Input data:

----

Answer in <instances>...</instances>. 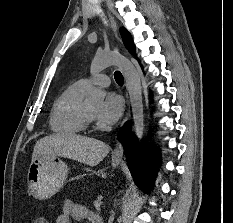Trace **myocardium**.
I'll use <instances>...</instances> for the list:
<instances>
[{
  "mask_svg": "<svg viewBox=\"0 0 233 223\" xmlns=\"http://www.w3.org/2000/svg\"><path fill=\"white\" fill-rule=\"evenodd\" d=\"M83 122L85 127H88L95 123V117L90 113L87 105H84L83 107Z\"/></svg>",
  "mask_w": 233,
  "mask_h": 223,
  "instance_id": "obj_1",
  "label": "myocardium"
}]
</instances>
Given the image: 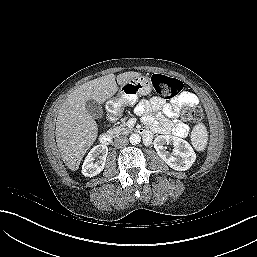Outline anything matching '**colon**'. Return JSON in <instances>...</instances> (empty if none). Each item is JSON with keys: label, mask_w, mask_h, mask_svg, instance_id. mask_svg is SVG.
<instances>
[{"label": "colon", "mask_w": 257, "mask_h": 257, "mask_svg": "<svg viewBox=\"0 0 257 257\" xmlns=\"http://www.w3.org/2000/svg\"><path fill=\"white\" fill-rule=\"evenodd\" d=\"M152 84L155 93L162 99L174 97L183 89V84L180 80L162 74H154L152 76ZM202 116V111L198 107H188L182 111V118L187 122H199Z\"/></svg>", "instance_id": "1"}]
</instances>
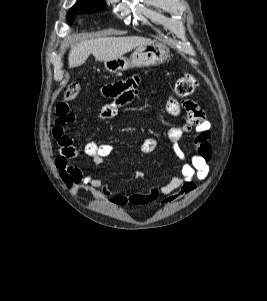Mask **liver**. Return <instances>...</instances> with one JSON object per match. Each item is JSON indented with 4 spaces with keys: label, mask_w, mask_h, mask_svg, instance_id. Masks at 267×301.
<instances>
[{
    "label": "liver",
    "mask_w": 267,
    "mask_h": 301,
    "mask_svg": "<svg viewBox=\"0 0 267 301\" xmlns=\"http://www.w3.org/2000/svg\"><path fill=\"white\" fill-rule=\"evenodd\" d=\"M150 41V39L139 36L103 37L82 41L76 46H72L69 52V68L81 66L90 54L97 61H110L120 58L132 49Z\"/></svg>",
    "instance_id": "liver-1"
}]
</instances>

----

The problem:
Once the line with "Mask **liver**. Return" is found, write out that line and every later line of the listing above exactly, through the last one, and skip any pictures.

Exercise answer:
Mask **liver**. Return <instances>...</instances> with one JSON object per match. Each item is JSON indented with 4 spaces with keys: label, mask_w, mask_h, mask_svg, instance_id. Masks at 267×301.
<instances>
[{
    "label": "liver",
    "mask_w": 267,
    "mask_h": 301,
    "mask_svg": "<svg viewBox=\"0 0 267 301\" xmlns=\"http://www.w3.org/2000/svg\"><path fill=\"white\" fill-rule=\"evenodd\" d=\"M150 41V39L139 36L103 37L82 41L76 46H72L69 52V68L81 66L90 54L97 61H110L120 58L132 49Z\"/></svg>",
    "instance_id": "liver-1"
}]
</instances>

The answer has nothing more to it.